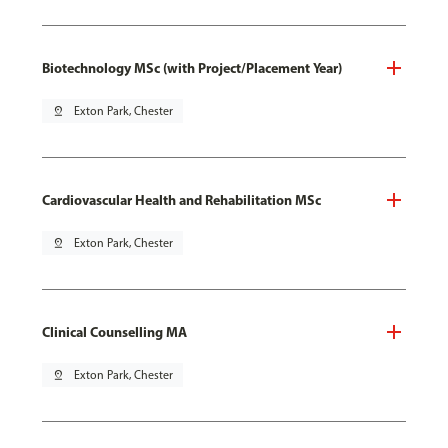
Biotechnology MSc (with Project/Placement Year)
pin_drop
Exton Park, Chester
Cardiovascular Health and Rehabilitation MSc
pin_drop
Exton Park, Chester
Clinical Counselling MA
pin_drop
Exton Park, Chester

TASK DETAILS:
Nothing but an exact transcription of the material, without pictures, should be returned.

SOLUTION TO THE EXERCISE:
Biotechnology MSc (with Project/Placement Year)
pin_drop
Exton Park, Chester
Cardiovascular Health and Rehabilitation MSc
pin_drop
Exton Park, Chester
Clinical Counselling MA
pin_drop
Exton Park, Chester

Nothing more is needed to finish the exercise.